WHAT THE TASK ASKS :: Repeat the following lines exactly and nothing else: the line containing "Цепь в бухте Oregon 91P100R 3/8 1,3мм 1637зв" and each line after it through the end of the listing.

*** Opening of DATA IN THIS EXERCISE ***

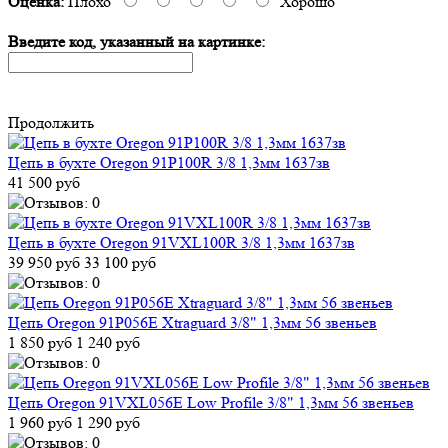
Оценка:
Плохо
Хорошо
Введите код, указанный на картинке:
Продолжить
Цепь в бухте Oregon 91P100R 3/8 1,3мм 1637зв
41 500 руб
Цепь в бухте Oregon 91VXL100R 3/8 1,3мм 1637зв
39 950 руб
33 100 руб
Цепь Oregon 91P056E Xtraguard 3/8" 1,3мм 56 звеньев
1 850 руб
1 240 руб
Цепь Oregon 91VXL056E Low Profile 3/8" 1,3мм 56 звеньев
1 960 руб
1 290 руб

*** Close of DATA IN THIS EXERCISE ***

SOLUTION BELOW ::
Цепь в бухте Oregon 91P100R 3/8 1,3мм 1637зв
41 500 руб
Цепь в бухте Oregon 91VXL100R 3/8 1,3мм 1637зв
39 950 руб
33 100 руб
Цепь Oregon 91P056E Xtraguard 3/8" 1,3мм 56 звеньев
1 850 руб
1 240 руб
Цепь Oregon 91VXL056E Low Profile 3/8" 1,3мм 56 звеньев
1 960 руб
1 290 руб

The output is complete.